Tuesday, July 02, 2002

Mostly I tell stories...

Mostly, I tell stories. But as I collect stories and weave them together, a few underlying themes keep surfacing. For a number of years, pursuing different specific projects, I have been trying to find my way to an ethics that is based in empathy and characterized by an integration of objectivity and subjectivity. My concern is to look at persons in context, moving through the changing stages of the life cycle, so that action can be seen as participation and knowledge as identification.

In 1968, I coined the phrase, "each person is his own central metaphor." The pronoun dates it, but the idea is still central to my thinking about empathy. Now, however, I think of persons as much less separate, in spite of experience of limited understanding. "More and more it has seemed to me that the idea of an individual, the idea that there is someone to be known, separate from the relationships, is simply an error...we create each other, bring each other into being by being part of the matrix in which the other exists." (Eye, 117) The metaphor unfolds beyond the immediate context into a sense of the life of this planet, not only as the mother that bears us, but also as the future life to which we give birth, and which we must care for in ever closer patterns of interrelationship, as earth and air, flora and fauna, our kind and others play their comple­mentary sustaining roles in the whole.

One of the questions I have come back to repeatedly over the last twenty years is the question of how it is possible, even among human beings, to interact with others who do not share the same codes.
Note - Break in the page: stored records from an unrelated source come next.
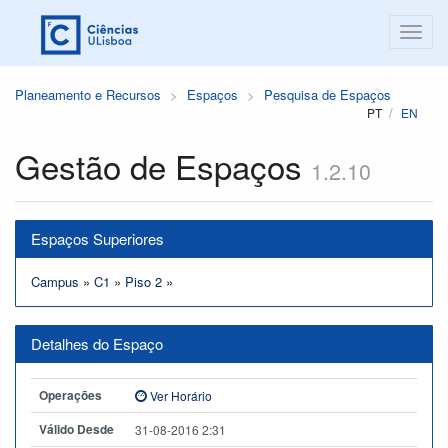
Planeamento e Recursos
Espaços
Pesquisa de Espaços
PT
EN
Gestão de Espaços
1.2.10
Espaços Superiores
Campus
»
C1
»
Piso 2
»
Detalhes do Espaço
Operações
Ver Horário
Válido Desde
31-08-2016 2:31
This is the universal situation once you recognize it – code sharing, whether of language or of values, is always incomplete. In addition to the possibility of learning the codes of the other, there is the possibility of developing rules of coordination. This is the question that underlies my work on mother‑infant communication – two persons with very different kinds of competence, developing harmonious and delightful patterns of interaction, playing without a shared set of rules of the game, and of course changing and learning in the process. This interest led me into work on ritual and the process whereby rituals are invented, and into work on problems of culture contact. In a larger sense the question of communication across disparate codes resonates with the questions of adaptation or coevolution or learning, is in fact the same as all questions of the coupling of systems which are unlike each other. I find myself exploring metaphors that liken the human relationship with the natural world to the continually tentative and changing relationships within marriage or between parent and child, relationships which always include a degree of uncertainty and strangeness, which thrive on complementarity.

I also find myself often exploring the nature of the attention that makes such relationships possible. I often start from the image of a mother with a month old infant, gazing engrossed into each other's eyes. I think that the best hope for our species lies in learning new patterns of attention that grow out of curiosity and respect and allow for wonder and learning. "Passionate attention to a lake, with its respiration, its maturation and aging, its dependence on interlocked forms of balance, its reflection of the self, is equally puzzling, equally revealing, equally the beginning of love." (Eye, 186). So this is another theme that runs through my work, and connects to the relationship between attention and commitment.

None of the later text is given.